Oitenta e cinco por cento do Universo é completamente invisível, e nem mesmo instrumentos poderosos, como o supertelescópio espacial James Webb, são capazes de obter uma imagem da chamada matéria escura. Sem interagir com a luz ou com outras formas de radiação eletromagnética, ela só é detectada devido à gravidade. Agora, cientistas do projeto Telescópio Cosmológico do Atacama (TCA) criaram o mais detalhado mapa desse componente essencial para a compreensão da expansão do Cosmos. O levantamento cobre um quarto dos céus e, além de ajudar a desvendar a origem de estrelas, galáxias e planetas, confirma, novamente, que Albert Einstein estava certo.
No início do século 20, o cientista alemão previu a existência das lentes gravitacionais, um efeito que acontece quando a radiação eletromagnética passa perto de um objeto massivo, incluindo a matéria escura. O campo gravitacional gerado faz com que a luz se dobre, distorcendo a imagem para o observador. Com o TCA, os astrônomos conseguiram mapear o fenômeno no Universo invisível com centenas de milhões de anos-luz de diâmetro.

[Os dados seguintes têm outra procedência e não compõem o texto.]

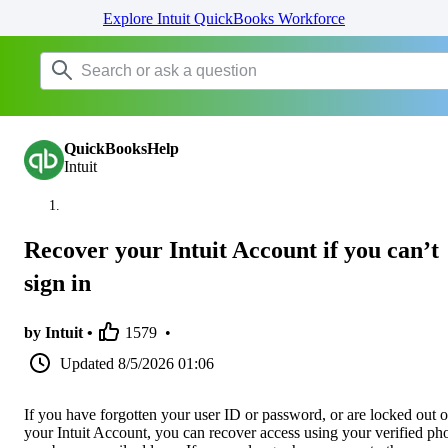
Explore Intuit QuickBooks Workforce
QuickBooksHelp
Intuit
Recover your Intuit Account if you can’t
sign in
by Intuit •
1579
•
Updated
8/5/2026 01:06
If you have forgotten your user ID or password, or are locked out o
your Intuit Account, you can recover access using your verified ph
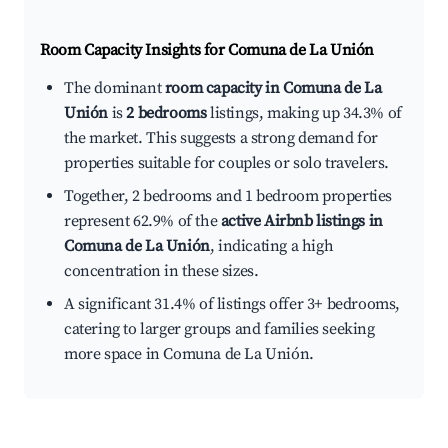
Room Capacity Insights for
Comuna de La Unión
The dominant
room capacity in Comuna de La
Unión
is
2 bedrooms
listings, making up 34.3% of
the market. This suggests a strong demand for
properties suitable for couples or solo travelers.
Together, 2 bedrooms and 1 bedroom properties
represent 62.9% of the
active Airbnb listings in
Comuna de La Unión
, indicating a high
concentration in these sizes.
A significant 31.4% of listings offer 3+ bedrooms,
catering to larger groups and families seeking
more space in Comuna de La Unión.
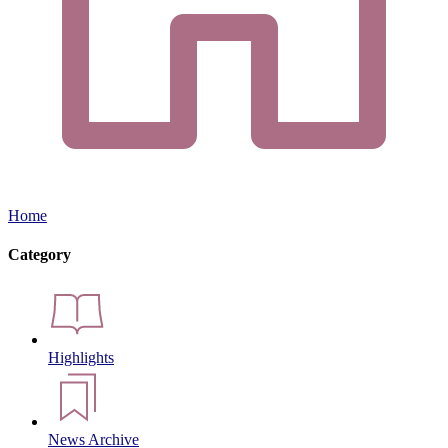
Home
Category
Highlights
News Archive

Segundo Blake Sherwin, professor de cosmologia na Universidade de Cambridge e um dos líderes do TCA, as observações mostram com clareza a deformação no tecido do Cosmos. "Parece exatamente como nossas teorias preveem", disse Sherwin, que apresentou o resultado da pesquisa ontem, na conferência astronômica Future Science with CMB x LSS, na Universidade de Quioto, no Japão.
A equipe de 160 cientistas utilizou dados do telescópio localizado no deserto chileno do Atacama, que observa a luz emanente do início do Universo, apenas 380 mil anos após o Big Bang. Trata-se da radiação cósmica de fundo em micro-ondas (RCFM), um fenômeno informalmente conhecido como "a imagem do Universo bebê". Com os dados do instrumento chileno, os cientistas rastreiam como essa fonte luminosa, ao passar por objetos massivos — incluindo os formados pela matéria escura —, deformam a RCFM.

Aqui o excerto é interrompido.